Right before the minister passed a law facilitating it last August, a legal team challenged the practice, on behalf of three youths held in a watchhouse. But this failed in terms of obtaining a ruling on the question of the practice being unlawful, as no specific court orders had placed the kids in the centre.
In order to facilitate this law, that allows children as young as 10 to be locked up in adult watchhouses, the Queensland government had to suspend its Human Rights Act 2019 (Qld), for the obvious reason that this law violates the basic rights of these children.
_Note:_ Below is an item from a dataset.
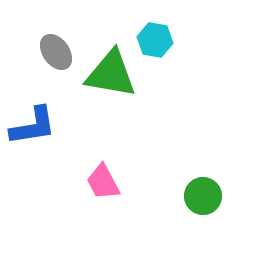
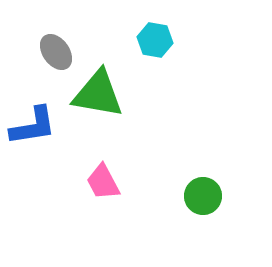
green triangle: moved 13 px left, 20 px down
And this was not the only travesty perpetrated by the then Palaszczuk government last year, as it actually suspended the Human Rights Act in March as well, when it passed a bill containing a series of tough-on-youth-crime measures, with a youth breach of bail offence being the rights violating law.
First Nations targeted
On an average night in Australia, Queensland detains more youths in child prisons than any other jurisdiction by a long shot. So, on an average night in June last year, that state was detaining 306 youths in facilities, while in second place was NSW, which was detaining 186 a night.
And the hidden truth amongst all these statistics is that the Queensland criminal justice system, like all such state and territory systems, disproportionately locks up Aboriginal and Torres Strait Islander youths despite they’re making a up a small portion of the population.
So, on an average day over 2021-22, there were 266 youths in Queensland youth prisons and of these 177 were First Nations kids, which accounts for 66 percent of the child prisoner population.
However, Aboriginal and Torres Strait Islander peoples only account for about 5 percent of that state’s population.
And while similar such disproportionate locking up of First Nations youth is common across the continent, this tendency to crackdown on youth crime, which again appears to target Indigenous kids, is also increasingly being implemented nationwide as more jurisdictions pass such laws.